OKUYAN İSTİFA DİLEKÇESİNİ YAZDI
CHP'nin ardından Okuyan istifa dilekçesini sundu.
Okuyan dilekçesinde "Üyesi bulunduğum Cumhuriyet Halk Partisi üyeliğinden bir takım çevrelerin altılı masa görüşmelerine ve CHP'ye zarar vermek amacıyla karalama kampanyasına alet olmamak üzere istifamın kabulünün gereğini arz ederim" ifadelerine yer verdi.
"İSTİYORSANIZ İSTİFAMI VEREYİM DEDİM"
İstifa sonrası konuşan Okuyan, Kılıçdaroğlu ile her hafta görüştüğünü ve bunu sosyal medyada duyurduğunu belirterek, bundan İyi Partililerin rahatsız olduğunu söyledi.
Okuyan, "Ben her hafta geldiğimde yarım saat görüşüyorum Kılıçdaroğlu'yla. İyi Parti bunu speküle ettiği için Meral Akşener orada birtakım şeyler yapıyor falan… Dedim problem yaratmayalım. Ben zaten aday değilim. Parti üyesiyim. İstiyorsanız istifamı verelim dedim." diye konuştu.
Okuyan şunları söyledi:
"PARTİDEN İLİŞKİ KESİLMESİ DİYE BİR ŞEY YOK"

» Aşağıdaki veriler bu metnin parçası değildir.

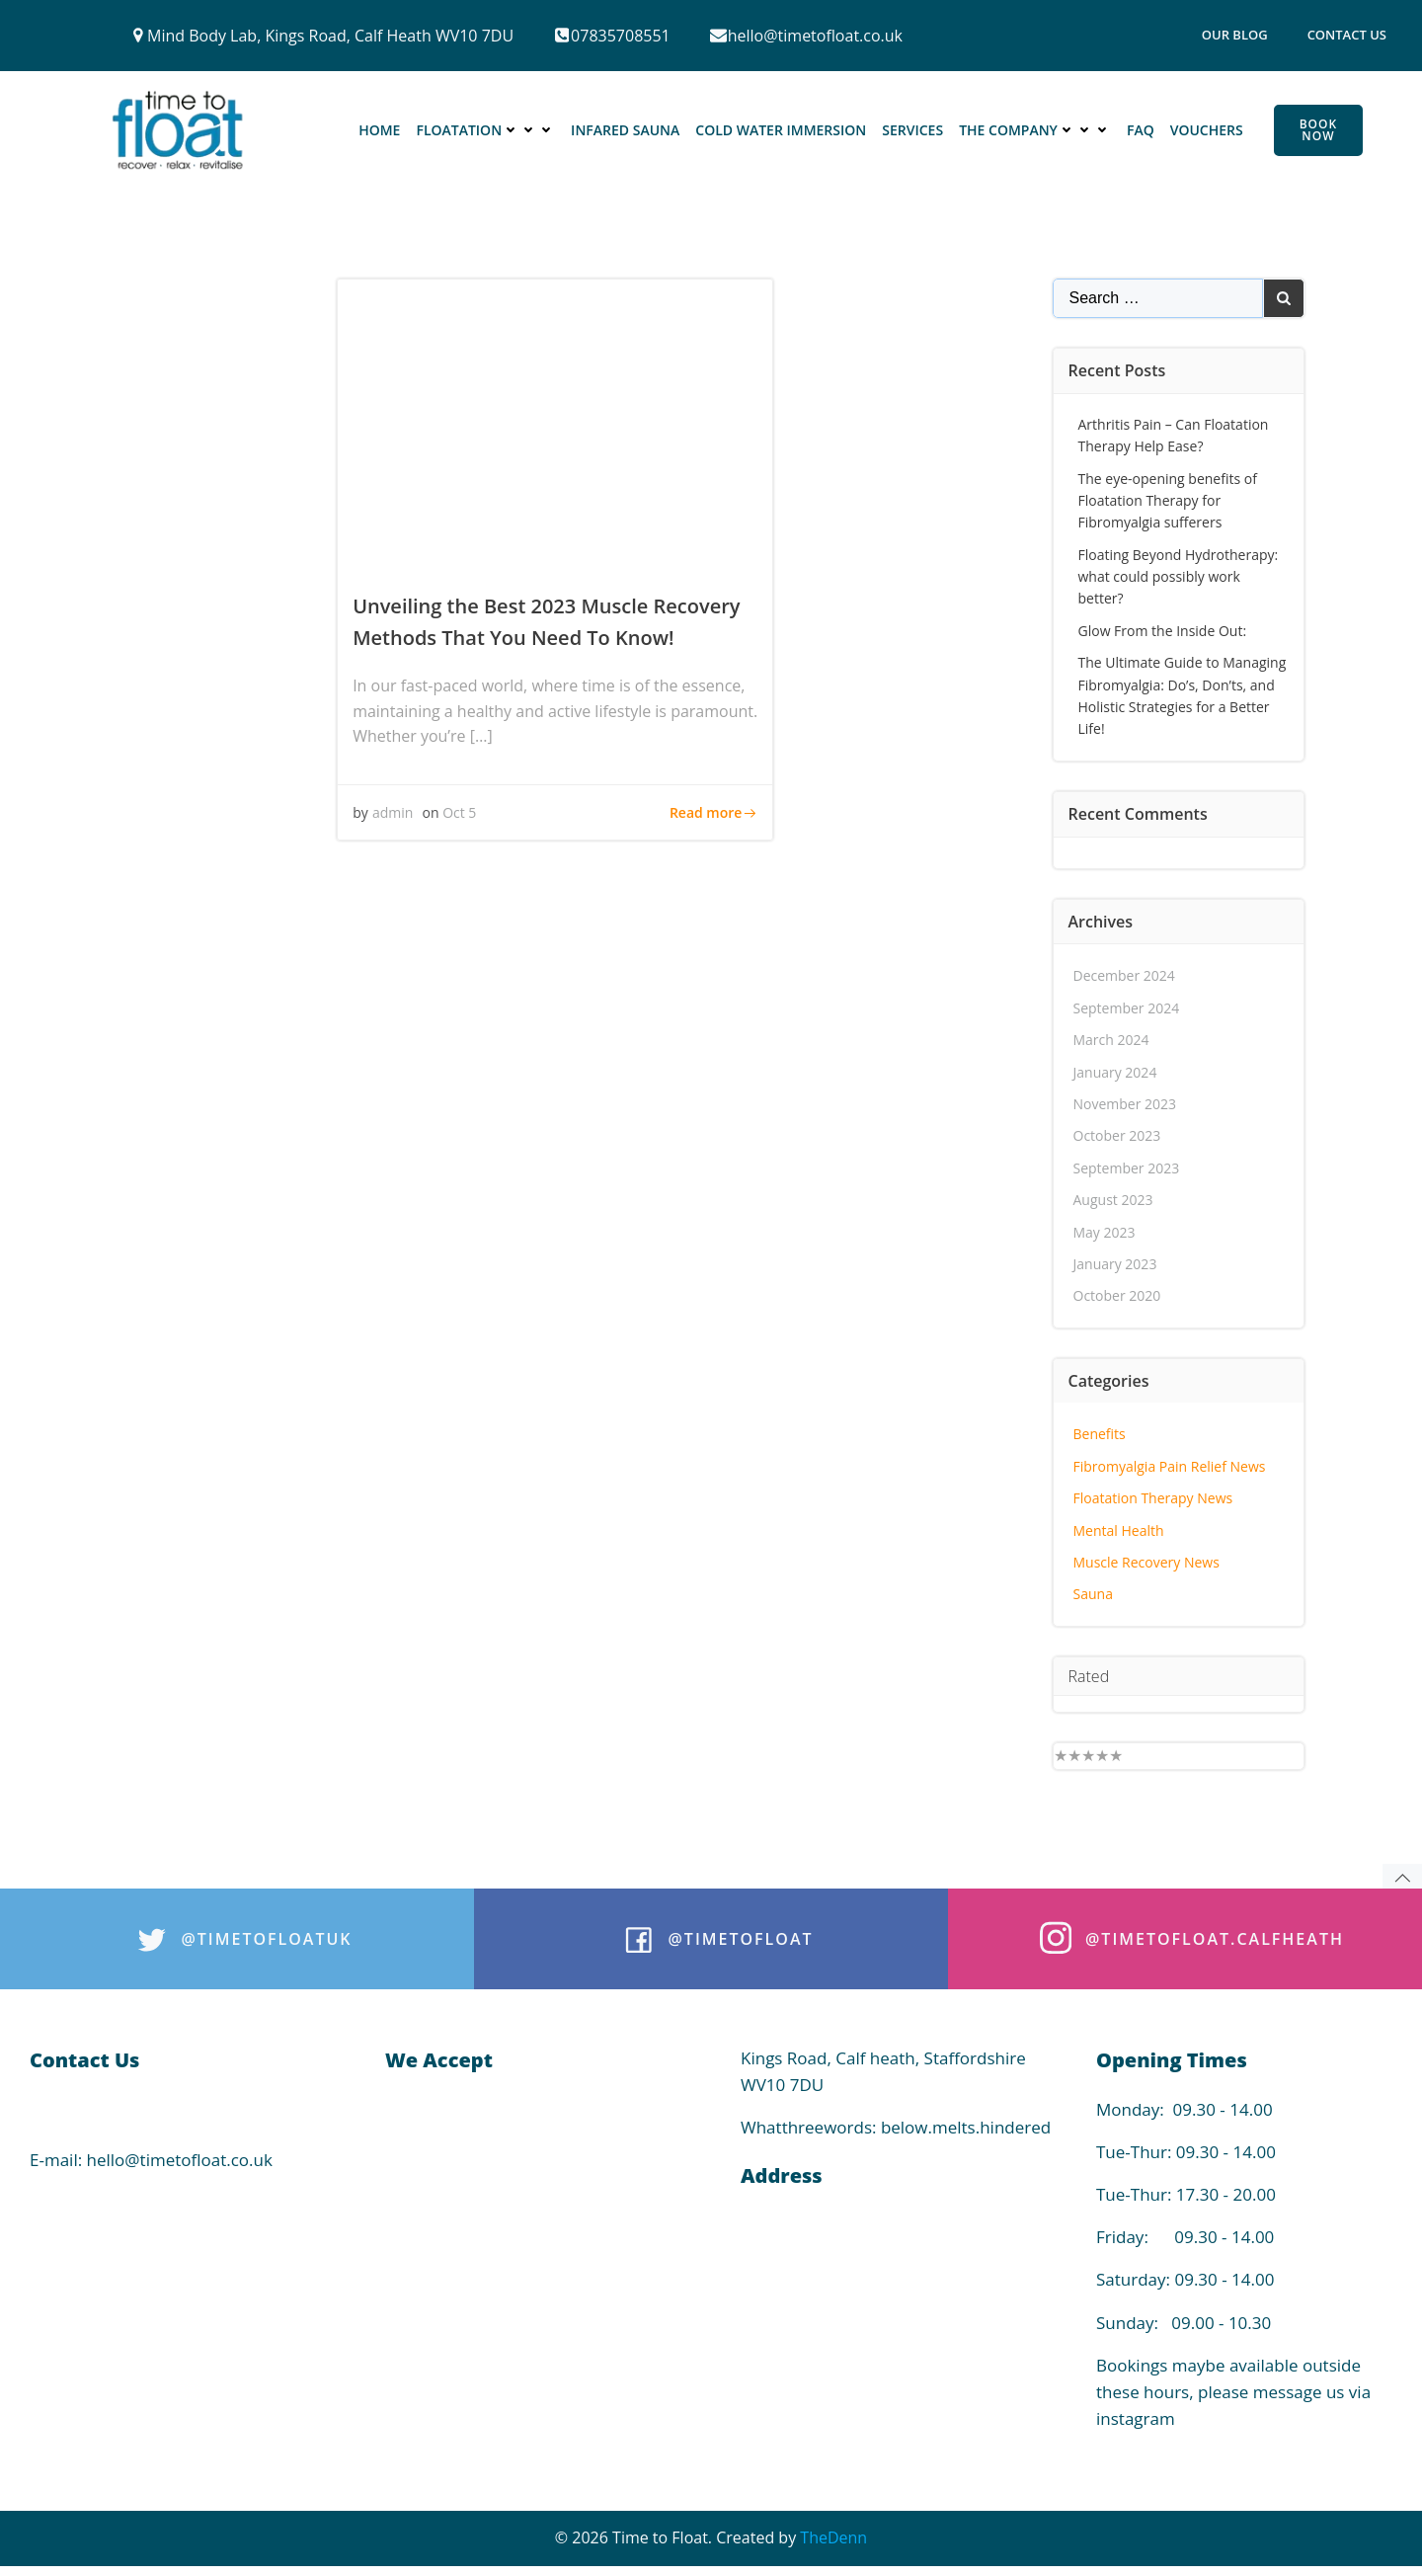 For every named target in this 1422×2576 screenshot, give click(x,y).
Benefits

Koskoca bir CHP'nin genel merkezi adına bir tweet atmışlar. 'Yaşar Okuyan'ın partimizle ilişkisi kesilmiştir' diye. Yani bu enteresan bir şey. Bir parti üyesinin ilişkisi kesildi diye bir partinin genel merkezi açıklama yapma hakkına sahip değildir. Neden partinin tüzüğü vardır.
"İSTİFAMI VERDİM"
Bir üyeyle ilgili önce Yüksek Disiplin Kurulu'na sevk ederseniz. Kaldı ki ben sıradan bir üye de değilim. Bakanlık yapmış bir insanım, o yüksek disiplin kurulu sizin ifadenizi alır. Mesela Bolu Belediye Başkanı'nı disiplin kuruluna verdiler.
Savunmasını verdi değil mi? Bir senedir atamadılar mesela. Şimdi bunların hiçbirisi yok, ilişkisi kesilmiştir deniyor. Yani biz ihraç ettik anlamında seni. Hukuken parti tüzüğüne de aykırı bir şey. Ben de bunun üzerine istifamı verdim.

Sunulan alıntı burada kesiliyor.